So what do we all stand to lose in the digital video future as dictated by BPDG?

Well, here’s one thing on the chopping block: affordable 100-inch high-def video screens in your living room within a year or two. (OK, OK, I mean “affordable” as compared to today’s “big screens”.) This stuff is on the horizon, and will be arriving at stores near you quite soon.

That is, unless BPDG has its way and imposes a whole lot of pointless engineering hurdles in the path of the enterprising video innovators who want to bring it to you.

For a glimpse of the future (ignore the sticker shock for a moment; prices do nothing but fall in the electronics world), check out the video projector built by the American high-end electronics company, Madrigal.

Built on a new digital imaging technology known as D-ILA, this projector delivers image sizes and quality that used to require much more expensive CRT projectors (you know, the ones with the three big lenses that look like eyes). And the news gets even better. Using a technology known as DLP, other projector manufacturers like PLUS are delivering big screen projector joy for $3k or less. (Deep breath. Remember Moore’s Law. It’ll be cheaper soon.)

In order to obtain best results, however, you need a “scaler” that processes the video image into the D-ILA projector's native panel resolution of 1360x1024. You could use the $4.5k Faroudja Native Rate scaler.

But wait, since we’re talking about image processing, why not get some enterprising software guys to do it on a generic PC. Yeah. And these software guys, they’ll just give it away for free. Yeah, that’s the ticket. Sure enough, there’s dScaler, a free, open source PC-based image scaler that’s pretty good, according to the reviews.

So, what does all this expensive toy envy have to do with BPDG? Well, first off, dScaler would be BANNED under the current BPDG draft standard. Why? Because open source software is, by definition, insufficiently “tamper resistant” for BPDG’s tastes.

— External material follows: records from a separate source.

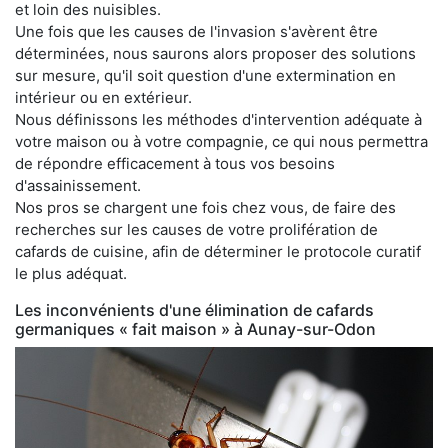
et loin des nuisibles.
Une fois que les causes de l'invasion s'avèrent être
déterminées, nous saurons alors proposer des solutions
sur mesure, qu'il soit question d'une extermination en
intérieur ou en extérieur.
Nous définissons les méthodes d'intervention adéquate à
votre maison ou à votre compagnie, ce qui nous permettra
de répondre efficacement à tous vos besoins
d'assainissement.
Nos pros se chargent une fois chez vous, de faire des
recherches sur les causes de votre prolifération de
cafards de cuisine, afin de déterminer le protocole curatif
le plus adéquat.
Les inconvénients d'une élimination de cafards
germaniques « fait maison » à Aunay-sur-Odon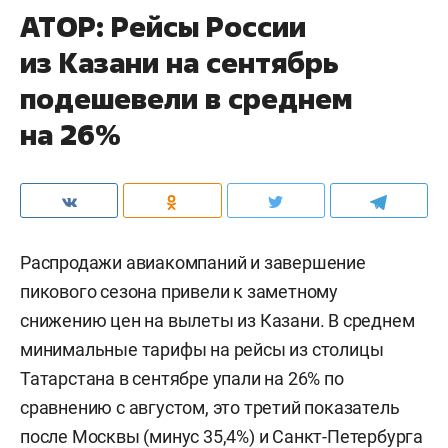
АТОР: Рейсы России
из Казани на сентябрь
подешевели в среднем
на 26%
Распродажи авиакомпаний и завершение
пикового сезона привели к заметному
снижению цен на вылеты из Казани. В среднем
минимальные тарифы на рейсы из столицы
Татарстана в сентябре упали на 26% по
сравнению с августом, это третий показатель
после Москвы (минус 35,4%) и Санкт-Петербурга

After all, some enterprising hacker might learn the source code and figure out how to divert the digital video into some unprotected memory buffer. From there, the Hollywood fever-dreams of universal global Internet piracy take over.

And all those next-gen products by innovative companies like Madrigal, Faroudja and PLUS? Well, their future products would held up by the need to implement whatever restrictive output technologies BPDG would like to mandate on the marketplace. You can bet this will slow down the pace of innovation and increase costs, as projector manufacturers, image processor folks, and video source vendors wrestle with all the unnecessary “standards” foisted on them by Hollywood via BPDG.

So, how many extra years do you want to wait for that 100" video screen showing HD video in your living room? How many hundreds of extra dollars do you want to pay to watch your own DVDs and super-TiVo, just to assuage Hollywood's fears? How many great FREE open source software products do you want to replace with $4000 sealed boxes from Faroudja?

Don’t believe me? Find a high-end video hobbyist. Explain BPDG to him or her. See if outrage doesn’t pour forth.